The history project – or – what are we doing?

Tenured Radical has an excellent post reviewing Gordon Wood’s review of Jill Lepore’s The Whites of their Eyes: the tea party’s revolution and the battle over American history.  Among the very smart things that she says about women’s voices and authority in the academy and historical fundamentalism, she says this:

the point of Lepore’s book, as I understand it, is that history is a highly public project whether we scholars like it or not.  It cannot be confined to the archival work, truth seeking and critical methods that we historians see as fundamental to our craft, and we have some responsibility to grapple with and shape those larger belief systems.  As the public latches on to history as a way of discussing their political concerns, they develop fetish objects.  For the Tea Party activists in particular, the Founding Fathers operate as fetish objects, as well as intellectual touchstones for a set of political beliefs that are at least as presentist as they are located in any coherent eighteenth century intellectual world.
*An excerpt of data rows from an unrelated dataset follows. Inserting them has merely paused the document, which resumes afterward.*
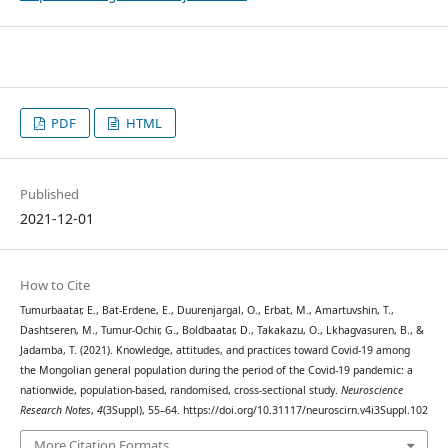
PDF
HTML
Published
2021-12-01
How to Cite
Tumurbaatar, E., Bat-Erdene, E., Duurenjargal, O., Erbat, M., Amartuvshin, T.,
Dashtseren, M., Tumur-Ochir, G., Boldbaatar, D., Takakazu, O., Lkhagvasuren, B., &
Jadamba, T. (2021). Knowledge, attitudes, and practices toward Covid-19 among
the Mongolian general population during the period of the Covid-19 pandemic: a
nationwide, population-based, randomised, cross-sectional study.
Neuroscience
Research Notes
,
4
(3Suppl), 55–64. https://doi.org/10.31117/neuroscirn.v4i3Suppl.102
More Citation Formats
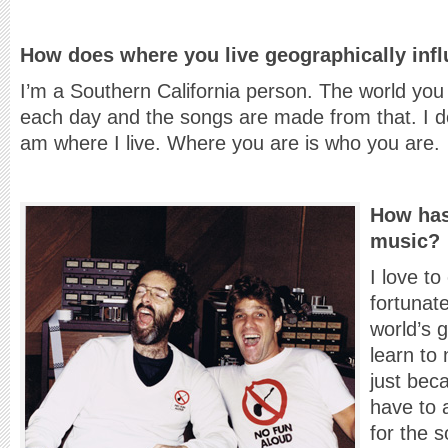
How does where you live geographically inf
I’m a Southern California person. The world you l
each day and the songs are made from that. I don
am where I live. Where you are is who you are.
How has
music?
I love t
fortunate
world’s 
learn to
just bec
have to 
for the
In light of recent and not-so-recent attacks on the humanities, and history in particular as politically motivated drek by people in ivory towers, I think that it is important to talk about the “highly public” side of history, and the links between that, research and teaching.  In particular, I’ve been thinking about how, as a teacher of undergraduates, I can connect history’s “highly public project” with the content in my classroom, without reifying what TR calls historical fetish objects, while providing students with skills that they can use beyond the U.S. survey.

One of the teaching pedagogy panels at the AHA that really struck me talked about how, at the survey level at least, it might behoove teachers to focus more on analytical skills than narrative, that being able to place a source in a historically specific setting, to make arguments about the motivations of the author and the possible responses of the audience, will be a longer-lasting lesson than the battles of WWI.  I don’t think that it needs to be one or the other, but in my classes I am going to try to think more critically about historical skill sets that better equip students to engage with history vis-a-vis larger belief systems, like founding father fundamentalism.